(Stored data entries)
^^^^

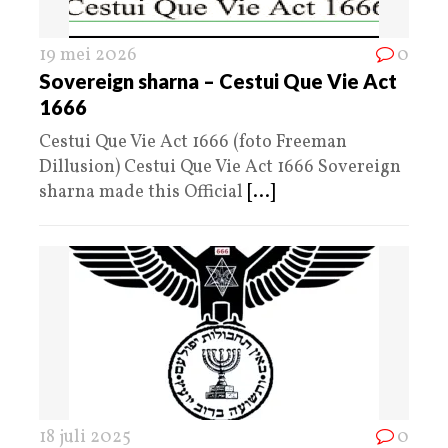
19 mei 2026
0
Sovereign sharna – Cestui Que Vie Act
1666
Cestui Que Vie Act 1666 (foto Freeman
Dillusion) Cestui Que Vie Act 1666 Sovereign
sharna made this Official
[...]
18 juli 2025
0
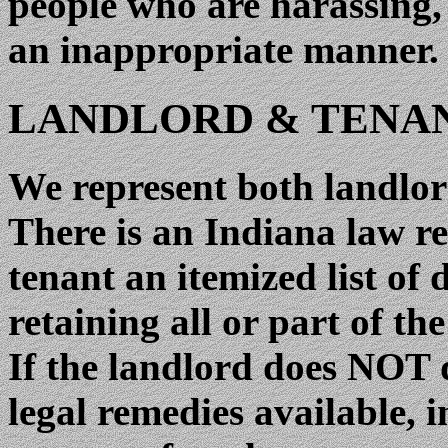
people who are harassing,
an inappropriate manner.
LANDLORD & TENAN
We represent both landlor
There is an Indiana law re
tenant an itemized list of
retaining all or part of th
If the landlord does NOT d
legal remedies available, 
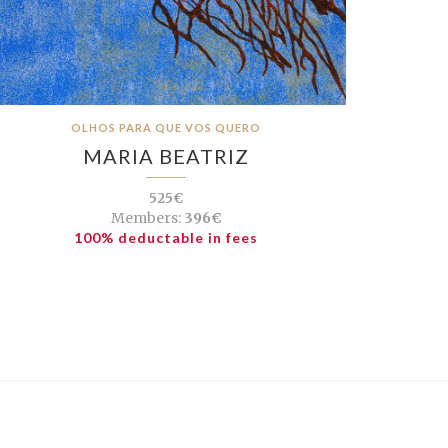
OLHOS PARA QUE VOS QUERO
MARIA BEATRIZ
525€
Members:
396€
100% deductable in fees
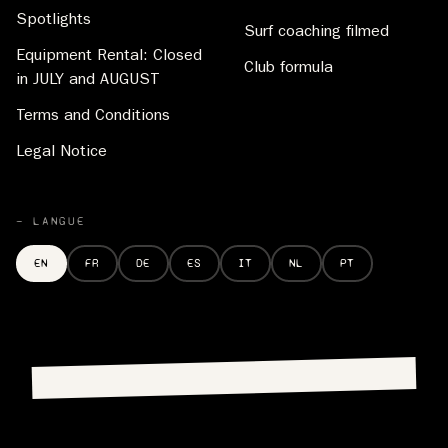
Spotlights
Surf coaching filmed
Equipment Rental: Closed
Club formula
in JULY and AUGUST
Terms and Conditions
Legal Notice
— LANGUE
EN
FR
DE
ES
IT
NL
PT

^^^^

> **Assignment**
Set down word for word every line from the one containing "retaining all or part of th" through the last line of the records above, both ends included. Leave out the pictures.

> **Answer space**
retaining all or part of th
If the landlord does NOT d
legal remedies available, 
OLHOS PARA QUE VOS QUERO
MARIA BEATRIZ
525€
Members:
396€
100% deductable in fees
Spotlights
Surf coaching filmed
Equipment Rental: Closed
Club formula
in JULY and AUGUST
Terms and Conditions
Legal Notice
— LANGUE
EN
FR
DE
ES
IT
NL
PT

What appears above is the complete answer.